Today's students are digital natives, a term which has little meaning until you hand a SmartPhone to a 3 year old and watch him navigate with less intervention than it takes to show your grandmother how to turn it on in the first place. However, students are necessarily digitally literate. They understand how to immediately access information, but have the same challenges with organizing, evaluating, and using that information as when students spent a week at a library pulling facts from books. My school is presently not 1:1, but we have plans to move that direction within the next few years. In fact, at this point our technology policy has not kept up with the times. Students are supposed to have their cell phones powered off during school hours...violations, including the phone simply making a sound, can result in a three hour "Friday School" up to suspension (for repeat offenders). To ask these digital natives to disconnect from 7:45 to 2:45 is a huge barrier to learning. They know how to use the tools, they are engaged by technology, but for the most part, we do not capitalize on teaching them in they way they are most used to learning.
Another barrier that online learning can impact is the area of seat time. My son is eight and has loved learning his whole life, but spent most of the first three years in school complaining about the fact that he had to be at school for SEVEN hours. He is a very fast learner and found much of the time spent reteaching and repetitively practicing to be wasted time. How many of our students feel that way? We know that not all students learn at the same pace, but in traditional classrooms, it is very difficult to differentiate the pacing of the material. Online learning provides that opportunity. In some models, students who learn quickly, can simply complete the course material in a short amount of time, while those who need more instruction can take more time. Or, students could all continue to pace through the course material at the same rate, but some students could spend time with remediation and others with enrichment.
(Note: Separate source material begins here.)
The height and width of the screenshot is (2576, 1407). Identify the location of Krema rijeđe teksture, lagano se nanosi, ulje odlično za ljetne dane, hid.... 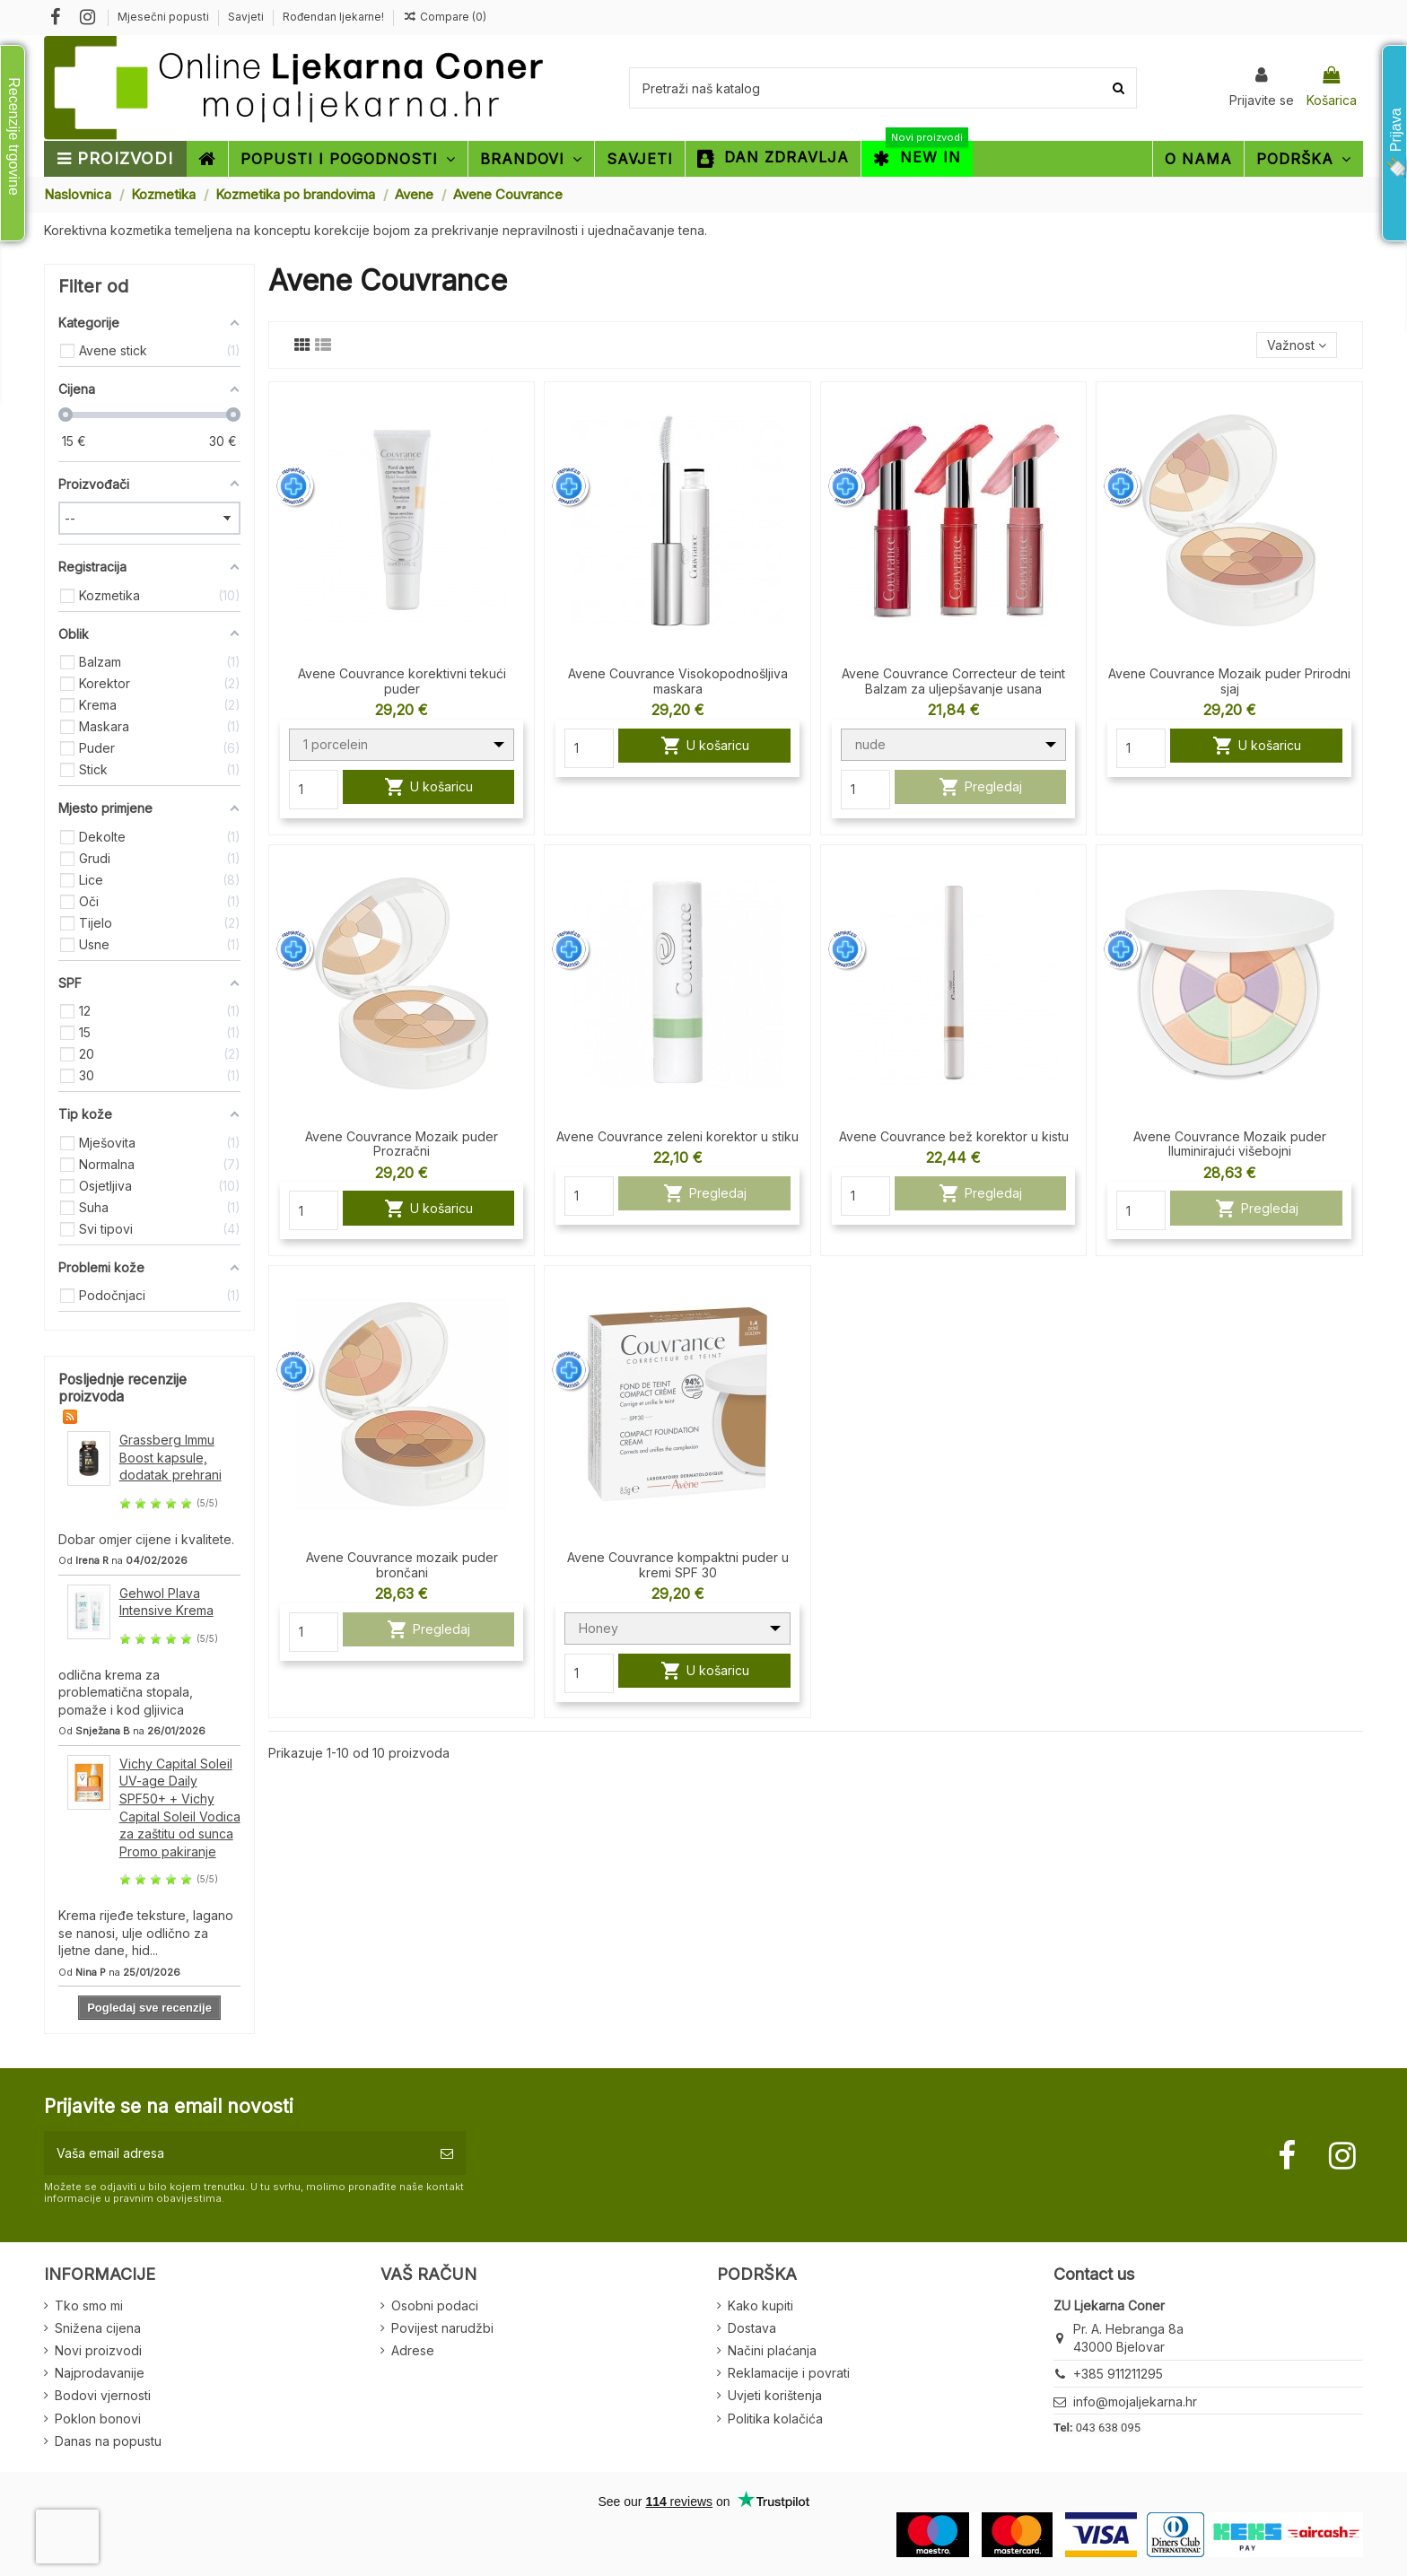 (145, 1933).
Online learning does introduce some barriers like access to and availability of working technology. I have at least one student a day who shows up without a pencil or who has challenges finding the materials necessary for an out-of-class project. So in a sense, this barrier is not really new, but it is definitely more costly!
And now for the real conclusion statement: Online learning IS coming...in fact students are learning far more online than by any other means, whether that is facilitated by schools or not. (I would hardly argue that what they are learning is always worthwhile, though). If we as an education system do not move to meet students where they are, then we will lose students. They may physically take up space in our rooms, but they will not be engaged mentally.